Using the records below, count the lines containing "February" and give only the total.

----- SUPPLIED MATERIAL

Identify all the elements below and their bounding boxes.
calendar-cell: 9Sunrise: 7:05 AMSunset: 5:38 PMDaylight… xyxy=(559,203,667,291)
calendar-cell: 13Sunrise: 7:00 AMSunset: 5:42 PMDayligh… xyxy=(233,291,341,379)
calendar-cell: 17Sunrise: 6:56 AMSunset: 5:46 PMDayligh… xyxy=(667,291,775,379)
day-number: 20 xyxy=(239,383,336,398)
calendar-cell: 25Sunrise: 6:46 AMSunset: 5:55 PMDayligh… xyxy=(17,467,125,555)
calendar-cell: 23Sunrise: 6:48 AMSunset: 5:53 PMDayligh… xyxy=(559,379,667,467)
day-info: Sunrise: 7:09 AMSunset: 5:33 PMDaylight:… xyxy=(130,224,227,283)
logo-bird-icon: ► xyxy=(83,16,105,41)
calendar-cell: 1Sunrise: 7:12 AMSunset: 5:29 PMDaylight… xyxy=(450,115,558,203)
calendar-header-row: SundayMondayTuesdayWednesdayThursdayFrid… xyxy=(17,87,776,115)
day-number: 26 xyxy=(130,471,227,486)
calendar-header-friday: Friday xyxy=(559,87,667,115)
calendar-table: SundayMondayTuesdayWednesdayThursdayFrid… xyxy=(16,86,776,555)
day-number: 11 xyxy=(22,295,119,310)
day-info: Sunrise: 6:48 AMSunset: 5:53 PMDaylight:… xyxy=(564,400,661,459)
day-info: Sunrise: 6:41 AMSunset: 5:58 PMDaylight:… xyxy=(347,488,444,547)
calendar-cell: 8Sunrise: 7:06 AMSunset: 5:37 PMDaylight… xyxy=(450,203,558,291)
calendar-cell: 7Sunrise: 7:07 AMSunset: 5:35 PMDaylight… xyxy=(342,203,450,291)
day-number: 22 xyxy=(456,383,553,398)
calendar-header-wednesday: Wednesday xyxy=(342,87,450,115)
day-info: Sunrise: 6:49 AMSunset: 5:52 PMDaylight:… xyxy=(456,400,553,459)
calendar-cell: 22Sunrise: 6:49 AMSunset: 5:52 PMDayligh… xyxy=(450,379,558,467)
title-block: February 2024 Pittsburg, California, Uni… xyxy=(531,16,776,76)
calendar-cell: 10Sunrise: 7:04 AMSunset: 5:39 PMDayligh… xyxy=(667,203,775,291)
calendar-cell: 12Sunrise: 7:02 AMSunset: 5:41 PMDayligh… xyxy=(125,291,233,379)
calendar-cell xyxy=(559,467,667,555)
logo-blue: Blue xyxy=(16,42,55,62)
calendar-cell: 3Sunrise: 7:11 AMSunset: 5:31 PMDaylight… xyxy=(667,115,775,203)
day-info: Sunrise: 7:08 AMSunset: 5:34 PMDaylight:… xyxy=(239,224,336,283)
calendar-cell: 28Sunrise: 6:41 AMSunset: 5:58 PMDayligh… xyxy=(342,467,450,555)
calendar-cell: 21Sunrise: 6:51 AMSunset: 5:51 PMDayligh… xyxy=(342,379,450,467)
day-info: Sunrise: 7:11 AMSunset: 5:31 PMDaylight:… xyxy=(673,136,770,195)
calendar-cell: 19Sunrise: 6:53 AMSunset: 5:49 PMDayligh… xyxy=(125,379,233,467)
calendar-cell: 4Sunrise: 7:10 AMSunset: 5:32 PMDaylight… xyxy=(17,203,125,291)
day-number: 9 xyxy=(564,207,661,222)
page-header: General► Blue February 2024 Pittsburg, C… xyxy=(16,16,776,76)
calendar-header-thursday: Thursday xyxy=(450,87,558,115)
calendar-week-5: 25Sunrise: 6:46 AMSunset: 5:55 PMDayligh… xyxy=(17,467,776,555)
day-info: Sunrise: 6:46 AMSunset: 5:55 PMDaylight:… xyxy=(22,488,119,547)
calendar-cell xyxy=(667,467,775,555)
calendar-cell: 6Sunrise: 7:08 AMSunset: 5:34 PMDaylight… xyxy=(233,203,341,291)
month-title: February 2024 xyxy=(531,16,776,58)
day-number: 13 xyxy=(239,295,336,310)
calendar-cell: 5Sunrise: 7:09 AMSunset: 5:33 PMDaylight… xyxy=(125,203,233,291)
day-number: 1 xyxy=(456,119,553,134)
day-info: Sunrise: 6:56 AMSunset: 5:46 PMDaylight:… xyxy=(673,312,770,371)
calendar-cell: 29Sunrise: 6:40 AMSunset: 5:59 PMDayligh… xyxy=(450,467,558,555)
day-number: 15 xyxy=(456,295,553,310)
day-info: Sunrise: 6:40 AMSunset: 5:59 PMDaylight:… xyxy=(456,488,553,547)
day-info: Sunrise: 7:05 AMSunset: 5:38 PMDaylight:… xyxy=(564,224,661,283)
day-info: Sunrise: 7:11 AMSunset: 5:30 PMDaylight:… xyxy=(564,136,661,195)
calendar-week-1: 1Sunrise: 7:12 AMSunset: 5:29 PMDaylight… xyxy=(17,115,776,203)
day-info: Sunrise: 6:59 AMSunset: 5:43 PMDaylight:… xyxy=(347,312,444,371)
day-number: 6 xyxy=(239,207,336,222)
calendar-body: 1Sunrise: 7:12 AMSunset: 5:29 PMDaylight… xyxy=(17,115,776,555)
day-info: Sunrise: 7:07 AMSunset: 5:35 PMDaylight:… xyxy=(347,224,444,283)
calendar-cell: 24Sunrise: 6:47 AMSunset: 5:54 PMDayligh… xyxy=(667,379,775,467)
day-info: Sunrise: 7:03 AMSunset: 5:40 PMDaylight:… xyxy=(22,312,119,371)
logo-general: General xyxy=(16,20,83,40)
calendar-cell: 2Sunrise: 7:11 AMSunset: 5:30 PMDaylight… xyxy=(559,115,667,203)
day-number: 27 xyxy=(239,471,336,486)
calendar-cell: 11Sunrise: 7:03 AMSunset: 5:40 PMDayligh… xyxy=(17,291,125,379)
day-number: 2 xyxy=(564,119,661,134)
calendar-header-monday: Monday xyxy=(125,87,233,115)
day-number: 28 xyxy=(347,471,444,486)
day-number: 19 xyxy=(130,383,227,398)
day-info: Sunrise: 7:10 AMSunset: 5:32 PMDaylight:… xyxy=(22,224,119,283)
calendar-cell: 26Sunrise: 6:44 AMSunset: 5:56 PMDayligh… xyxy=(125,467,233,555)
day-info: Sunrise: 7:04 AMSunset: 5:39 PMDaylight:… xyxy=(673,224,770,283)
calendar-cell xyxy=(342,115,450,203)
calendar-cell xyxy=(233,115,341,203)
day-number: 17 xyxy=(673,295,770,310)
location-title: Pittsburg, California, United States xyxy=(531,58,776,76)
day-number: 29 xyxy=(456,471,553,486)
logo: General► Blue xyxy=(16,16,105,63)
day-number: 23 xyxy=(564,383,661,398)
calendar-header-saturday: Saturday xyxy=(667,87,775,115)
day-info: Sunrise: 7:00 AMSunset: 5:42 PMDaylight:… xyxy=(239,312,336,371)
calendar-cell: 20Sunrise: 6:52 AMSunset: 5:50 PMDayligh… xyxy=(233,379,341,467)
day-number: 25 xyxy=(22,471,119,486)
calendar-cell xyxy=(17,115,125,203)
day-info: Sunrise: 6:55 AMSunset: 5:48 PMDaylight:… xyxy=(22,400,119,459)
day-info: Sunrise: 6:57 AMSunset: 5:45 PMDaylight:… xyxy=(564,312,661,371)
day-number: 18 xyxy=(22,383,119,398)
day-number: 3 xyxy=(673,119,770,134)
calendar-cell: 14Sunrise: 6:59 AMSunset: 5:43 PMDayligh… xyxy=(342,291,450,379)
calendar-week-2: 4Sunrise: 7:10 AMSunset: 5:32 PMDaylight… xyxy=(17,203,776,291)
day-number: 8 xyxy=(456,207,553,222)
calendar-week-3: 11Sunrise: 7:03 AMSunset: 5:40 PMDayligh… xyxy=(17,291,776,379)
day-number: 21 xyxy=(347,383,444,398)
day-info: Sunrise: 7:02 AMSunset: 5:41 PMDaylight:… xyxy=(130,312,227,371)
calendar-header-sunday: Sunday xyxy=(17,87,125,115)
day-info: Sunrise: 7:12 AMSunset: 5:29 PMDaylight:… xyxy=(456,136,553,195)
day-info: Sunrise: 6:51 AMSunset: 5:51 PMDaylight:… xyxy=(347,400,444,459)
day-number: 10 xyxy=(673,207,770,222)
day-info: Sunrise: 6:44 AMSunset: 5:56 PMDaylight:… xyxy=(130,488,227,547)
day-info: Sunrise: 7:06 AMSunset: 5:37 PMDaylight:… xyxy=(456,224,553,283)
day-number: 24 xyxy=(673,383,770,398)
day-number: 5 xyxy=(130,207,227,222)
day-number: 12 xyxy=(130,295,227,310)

----------

* OUTPUT FOR THIS EXERCISE:
3